Result: This analysis included 41 donepezil administered patients (mean age 82.2 years, 34.1% male) and 42 donepezil and choline alphoscerate combined administered patients (mean age = 80.3 years, 45.2% male), and there was no statistically significant difference in age and education level in the two groups.
In each group, there was no statistically significant differences in MMSE K, GDS, Geriatric Depression Scale, Global NPI severity and frequency, caregiver distress, and NPI sub-items between baseline and 12 weeks. In the cognitive domain, there was no statistically significant difference between the two groups in each sub-item of ADAS-Cog at baseline and week 12.

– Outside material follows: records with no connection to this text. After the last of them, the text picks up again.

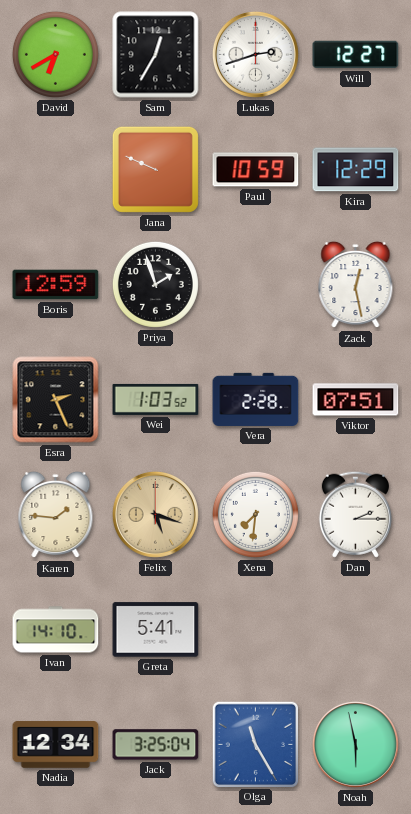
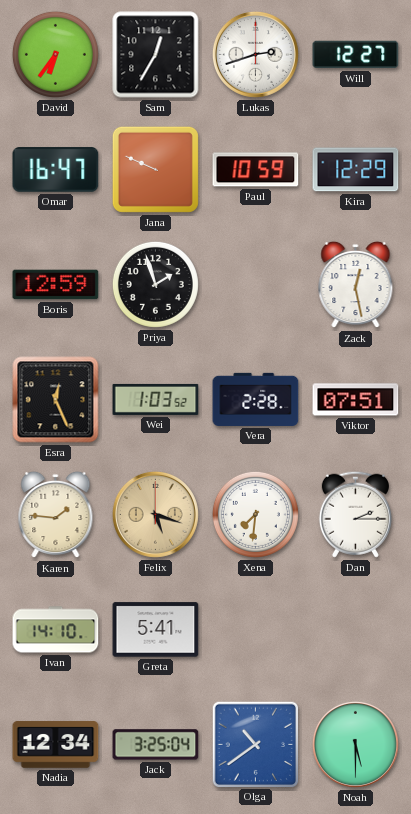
David: 6:40 -> 6:36
Omar: none -> 16:47
Esra: 2:26 -> 12:26
Olga: 11:25 -> 10:39
Noah: 5:58 -> 5:30
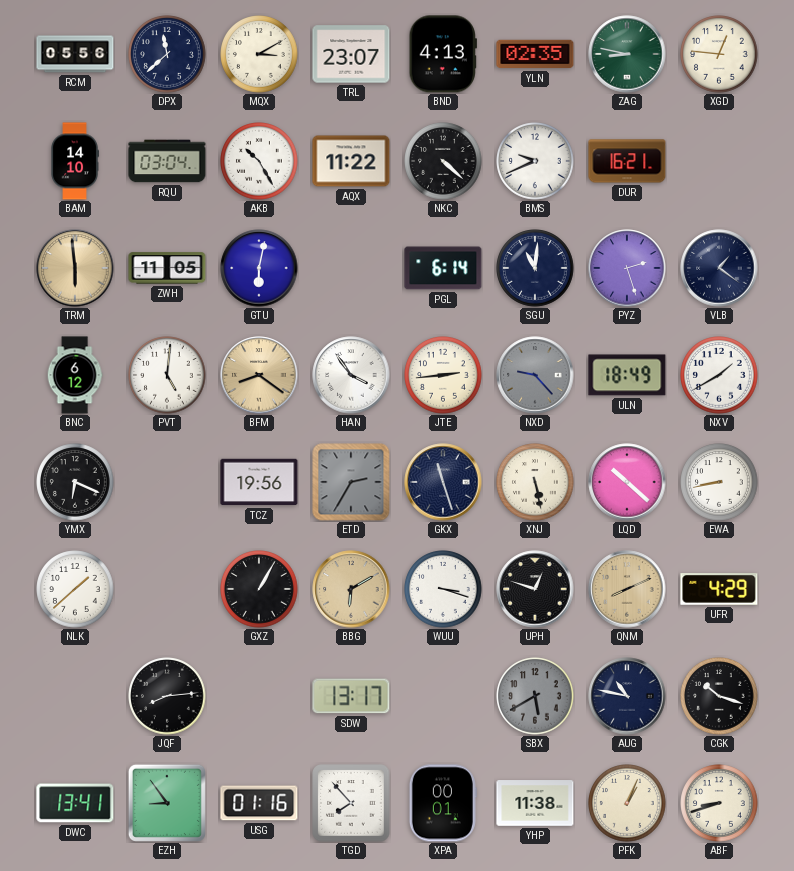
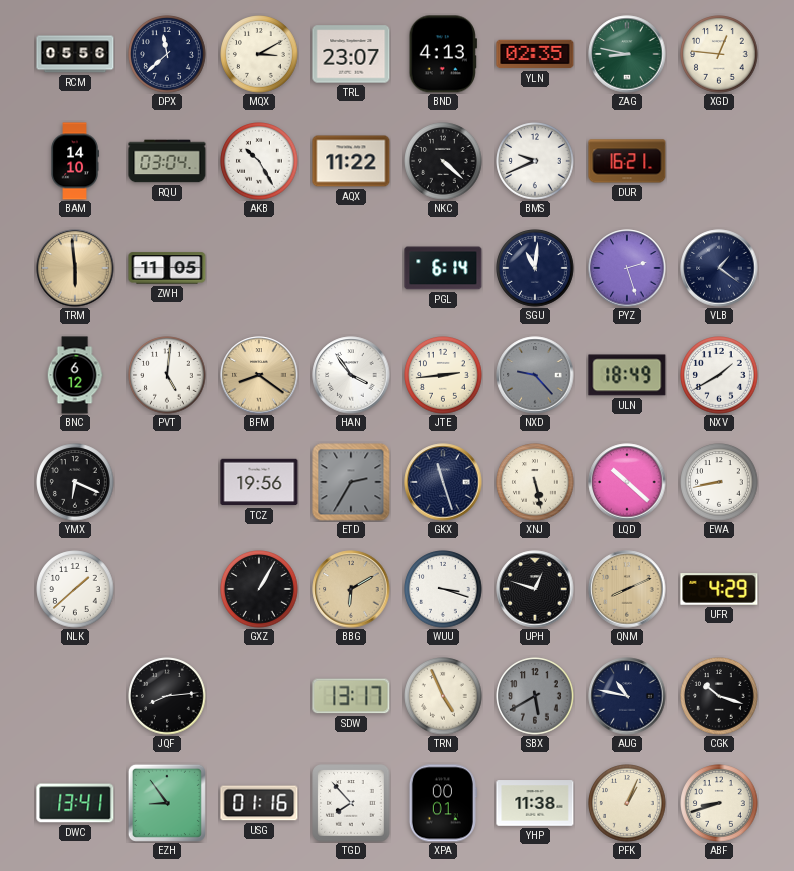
GTU: 6:02 -> none
TRN: none -> 4:56
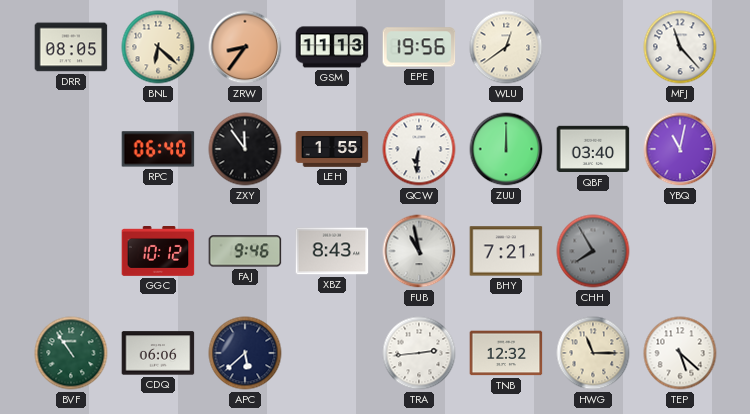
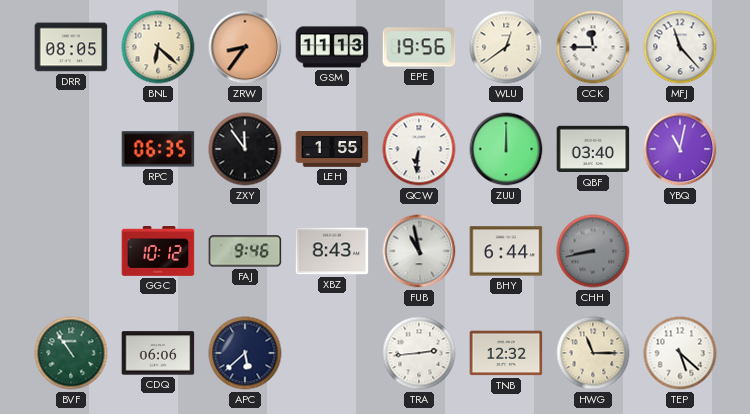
CCK: none -> 11:45
RPC: 06:40 -> 06:35
BHY: 7:21 -> 6:44
CHH: 7:55 -> 8:43
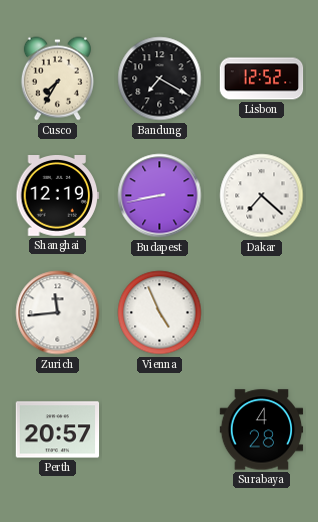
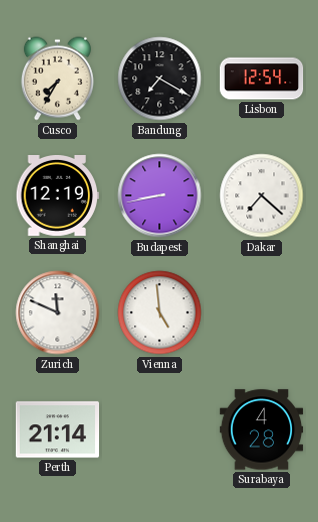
Lisbon: 12:52 -> 12:54
Zurich: 11:44 -> 11:49
Vienna: 4:56 -> 4:59
Perth: 20:57 -> 21:14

Patients assigned to receive donepezil and alphoscerate, as compared with those assigned to receive donepezil, showed no significant improvement in the global NPI severity and frequency and the caregiver distress, the sub-items of NPI, geriatric depression scale, MMSE, GDS, ADAS-Cog scores after 12 weeks of treatment.
Conclusion: There was no significant difference in the improvement of behavioral psychological symptoms between donepezil and choline alphoscerate combination therapy and donepezil monotherapy. In addition, there was no difference between the two groups in improving cognitive function. Large-scale clinical studies on Alzheimer's disease patients are needed to verify the effectiveness of choline alphoscerate combination therapy in the future.